# Stanley S.W. Socket Chisel



## Stevej72 (Jul 13, 2011)

I have some vintage Stanley chisels that I would like to put new handles on. It has a metal striking cap and leather washer as part of the handle. A metal shaft goes down the center and into the socket. We've removed the wood and still can't get the metal shaft and striking cap out. It almost looks like an epoxy or adhesive of some kind inside the socket holding the shaft in. Any ideas on how to disassemble a chisel like this?


----------



## crank49 (Apr 7, 2010)

Just my two cents, but if they are old vintage Stanleys I wouldn't think it could be epoxy. Maybe a little heat would melt the glue. Less than 200 degrees wouldn't hurt the hardness or temper.


----------



## dkirtley (Mar 11, 2010)

Sounds like an Everlast. They are not separate pieces. If I remember correctly, the end cap is peend onto the shaft.

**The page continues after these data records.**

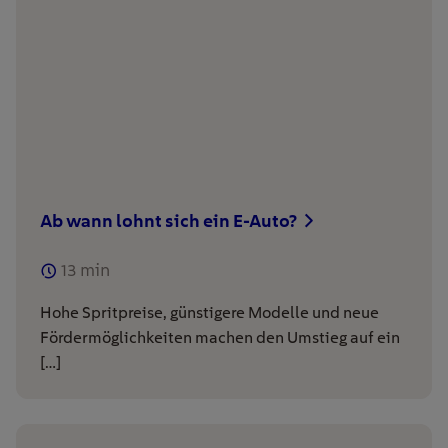
Ab wann lohnt sich ein E-Auto?
13
min
Hohe Spritpreise, günstigere Modelle und neue
Fördermöglichkeiten machen den Umstieg auf ein
[…]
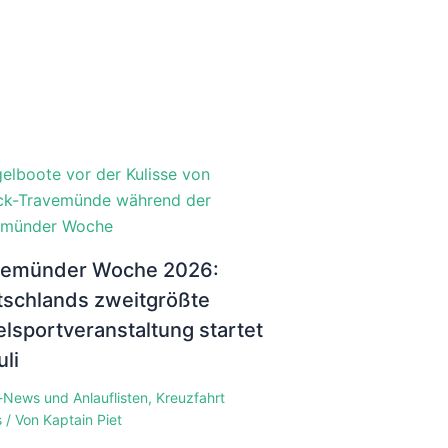
vemünder Woche 2026:
schlands zweitgrößte
lsportveranstaltung startet
uli
-News und Anlauflisten
,
Kreuzfahrt
s
/ Von
Kaptain Piet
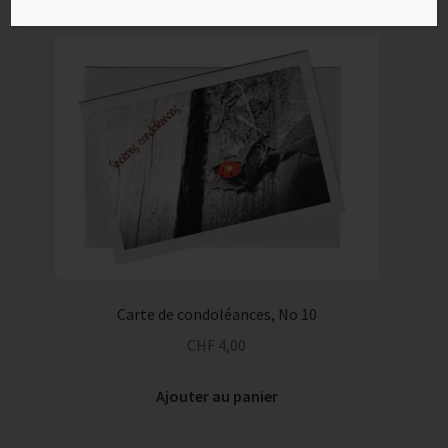
Carte de condoléances, No 10
CHF
4,00
Ajouter au panier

Here is a pic of one cut open. Open the image in a new window, it doesn't fit here.


----------



## Bertha (Jan 10, 2011)

I've run into one of these suckers before. I drilled the socket until I saw metal, then I drilled circumferentially around it, then used a small knife to evacuate it. I tried a couple of times to turn a handle for it until I gave up. I hope you have more luck!


----------



## Stevej72 (Jul 13, 2011)

Thank you for the information, that is exactly what I needed.


----------



## LesCasteel (Jan 9, 2010)

As the man said, you have a Stanley everlast. It's name says it all. Its almost impossible to take them apart….and why should you? The only way I know to turn a new handle is to take two pieces of oak (or wood of choice), clamp them together and drill a hole down the length. Then glue them together with a single piece of newspaper between them. Turn them to fit, split the pieces apart, clean them up, re-glue them back onto the chisel handle. Its exactly the way you replace a handle on an old brace & bit. I've don this many times with mine and they should last a long time. Good luck!


----------



## Arch_E (Jun 30, 2011)

As the man said, you have a Stanley everlast. It's name says it all. Its almost impossible to take them apart….and why should you? The only way I know to turn a new handle is to take two pieces of oak (or wood of choice), clamp them together and drill a hole down the length. Then glue them together with a single piece of newspaper between them. Turn them to fit, split the pieces apart, clean them up, re-glue them back onto the chisel handle. Its exactly the way you replace a handle on an old brace & bit. I've don this many times with mine and they should last a long time. Good luck!

Thank you for sharing this wisdom! I needed it!!!!

Archie


----------